MetricProvider#
- class openstef_beam.evaluation.metric_providers.MetricProvider(**data: Any) None[source]
Bases:
BaseConfigBase class for forecast metric computation.
Provides a standardized interface for computing performance metrics on probabilistic forecasts. Handles processing across multiple quantiles and allows filtering to specific quantiles of interest.

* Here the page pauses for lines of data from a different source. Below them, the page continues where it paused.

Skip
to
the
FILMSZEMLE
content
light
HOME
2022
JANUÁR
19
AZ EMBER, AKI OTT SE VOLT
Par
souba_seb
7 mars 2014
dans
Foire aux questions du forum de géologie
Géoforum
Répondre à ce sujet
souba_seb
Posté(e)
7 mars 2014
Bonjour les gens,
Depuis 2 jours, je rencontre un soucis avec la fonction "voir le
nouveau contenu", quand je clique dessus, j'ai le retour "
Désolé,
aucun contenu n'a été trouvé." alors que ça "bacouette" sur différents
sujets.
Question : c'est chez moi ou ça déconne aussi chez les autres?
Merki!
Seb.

Subclasses implement compute_deterministic() to provide specific metric calculations for individual quantiles. The base class handles the iteration and organization.
Example
Creating a custom metric provider
>>> from openstef_beam.evaluation.metric_providers import MetricProvider >>> from openstef_core.types import Quantile >>> import numpy as np >>> >>> class CustomMaeProvider(MetricProvider): ... def compute_deterministic(self, y_true, y_pred, quantile): ... return {"mae": float(np.mean(np.abs(y_true - y_pred)))} >>> >>> # Use with specific quantiles only >>> provider = CustomMaeProvider(quantiles=[Quantile(0.1), Quantile(0.9)]) >>> >>> # Or process all available quantiles >>> provider_all = CustomMaeProvider()
- Implementation guide:
Subclasses should override compute_deterministic() to return a dictionary mapping metric names to computed values for a single quantile.

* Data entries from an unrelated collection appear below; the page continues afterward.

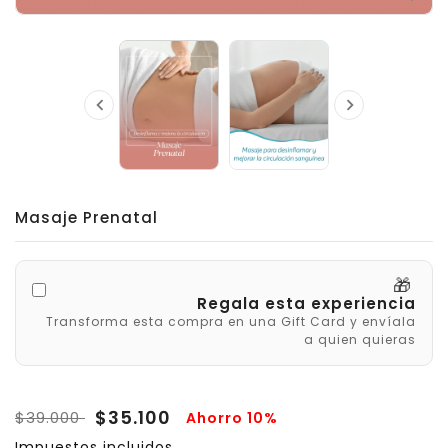


Masaje Prenatal
🎁
Regala esta experiencia
Transforma esta compra en una Gift Card y envíala
a quien quieras
$35.100
$39.000
Ahorro 10%
Impuestos incluidos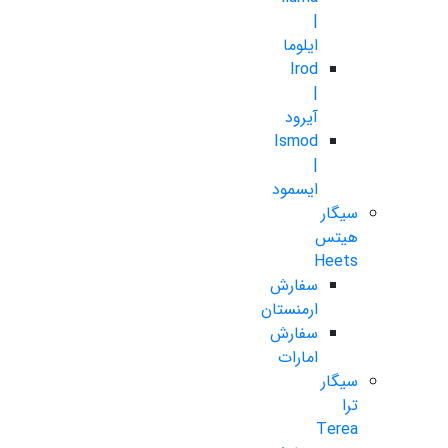
|
ایلوما
Irod
|
آیرود
Ismod
|
ایسمود
سیگار
هیتس
Heets
سفارش
ارمنستان
سفارش
امارات
سیگار
ترا
Terea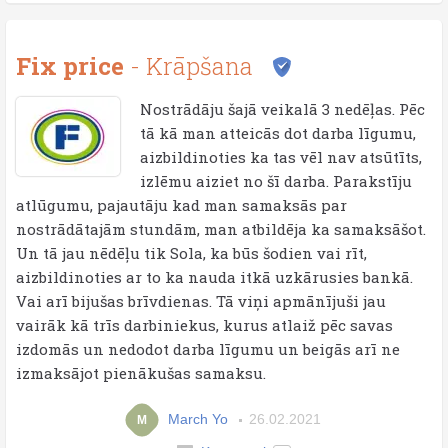
Fix price
- Krāpšana
Nostrādāju šajā veikalā 3 nedēļas. Pēc
tā kā man atteicās dot darba līgumu,
aizbildinoties ka tas vēl nav atsūtīts,
izlēmu aiziet no šī darba. Parakstīju
atlūgumu, pajautāju kad man samaksās par
nostrādātajām stundām, man atbildēja ka samaksāšot.
Un tā jau nēdēļu tik Sola, ka būs šodien vai rīt,
aizbildinoties ar to ka nauda itkā uzkārusies bankā.
Vai arī bijušas brīvdienas. Tā viņi apmānījuši jau
vairāk kā trīs darbiniekus, kurus atlaiž pēc savas
izdomās un nedodot darba līgumu un beigās arī ne
izmaksājot pienākušas samaksu.
March Yo
26.02.2021
M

For global metrics that don’t depend on individual quantiles, override compute_probabilistic() instead to process all quantiles together.
- Parameters:
data (
Any)
- __call__(subset: ForecastDataset) dict[Quantile | Literal['global'], dict[str, Annotated[float, BeforeValidator(func=_convert_none_to_nan, json_schema_input_type=PydanticUndefined)]]][source]
Process an evaluation subset and return metrics.

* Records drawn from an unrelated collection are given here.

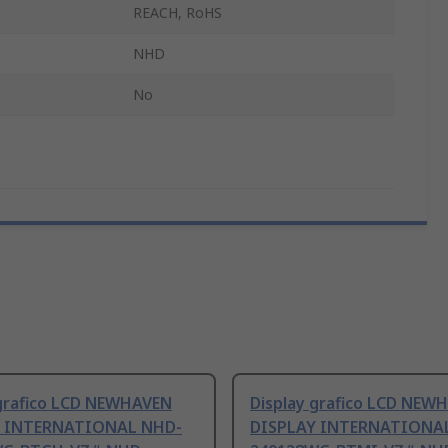
REACH, RoHS
NHD
No
 grafico LCD NEWHAVEN
Display grafico LCD NEW
Y INTERNATIONAL NHD-
DISPLAY INTERNATIONA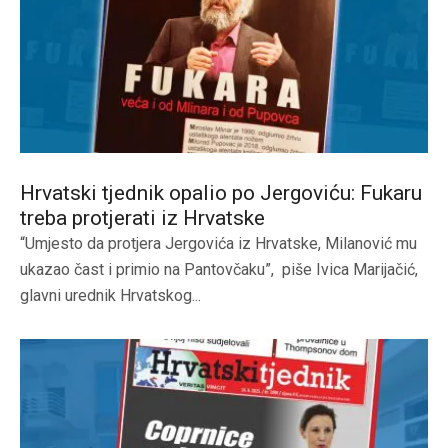
Hrvatski tjednik opalio po Jergoviću: Fukaru
treba protjerati iz Hrvatske
“Umjesto da protjera Jergovića iz Hrvatske, Milanović mu
ukazao čast i primio na Pantovčaku”, piše Ivica Marijačić,
glavni urednik Hrvatskog...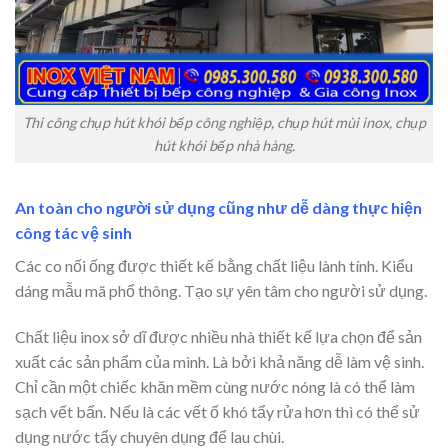
Thi công chụp hút khói bếp công nghiệp, chụp hút mùi inox, chụp
hút khói bếp nhà hàng.
An toàn cho người sử dụng cũng như dễ dàng thực hiện
công tác vệ sinh
Các co nối ống được thiết kế bằng chất liệu lành tính. Kiểu
dáng mẫu mã phổ thông. Tạo sự yên tâm cho người sử dụng.
Chất liệu inox sở dĩ được nhiều nhà thiết kế lựa chọn để sản
xuất các sản phẩm của mình. Là bởi khả năng dễ làm vệ sinh.
Chỉ cần một chiếc khăn mềm cùng nước nóng là có thể làm
sạch vết bẩn. Nếu là các vết ố khó tẩy rửa hơn thì có thể sử
dụng nước tẩy chuyên dụng để lau chùi.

Extracts predictions and ground truth from the subset, then computes metrics for all relevant quantiles.
- compute_probabilistic(y_true: ndarray[tuple[Any, ...], dtype[floating]], y_pred: ndarray[tuple[Any, ...], dtype[floating]], quantiles: ndarray[tuple[Any, ...], dtype[floating]]) dict[Quantile | Literal['global'], dict[str, Annotated[float, BeforeValidator(func=_convert_none_to_nan, json_schema_input_type=PydanticUndefined)]]][source]
Compute probabilistic metrics computed on multiple quantile data.
Default behaviour is to call compute_deterministic for each quantile and returns the metrics prefixed by the quantile value.
- Parameters:
y_true (
ndarray[tuple[Any,...],dtype[floating]]) – True values, 1D array of shape (num_samples,).y_pred (
ndarray[tuple[Any,...],dtype[floating]]) – Predicted values, 2D array of shape (num_samples, num_quantiles).quantiles (
ndarray[tuple[Any,...],dtype[floating]]) – Quantiles used for prediction, 1D array of shape (num_quantiles,).y_true
y_pred
quantiles
- Returns:
QuantileMetricsDict mapping quantile-prefixed metric names to computed values.
- Return type:
- property metric_names: frozenset[str]
Declared metric names that this provider produces.
Override in subclasses to enable eager metric-name validation (e.g. in the hyperparameter tuner).
- compute_deterministic(y_true: ndarray[tuple[Any, ...], dtype[floating]], y_pred: ndarray[tuple[Any, ...], dtype[floating]], quantile: float) dict[str, Annotated[float, BeforeValidator(func=_convert_none_to_nan, json_schema_input_type=PydanticUndefined)]][source]
Compute metrics for a single quantile prediction.
Must be implemented by subclasses that provide deterministic metrics (per quantile).
- Parameters:
- Return type:
- model_config: ClassVar[ConfigDict] = {'arbitrary_types_allowed': False, 'extra': 'ignore', 'protected_namespaces': ()}
Configuration for the model, should be a dictionary conforming to [ConfigDict][pydantic.config.ConfigDict].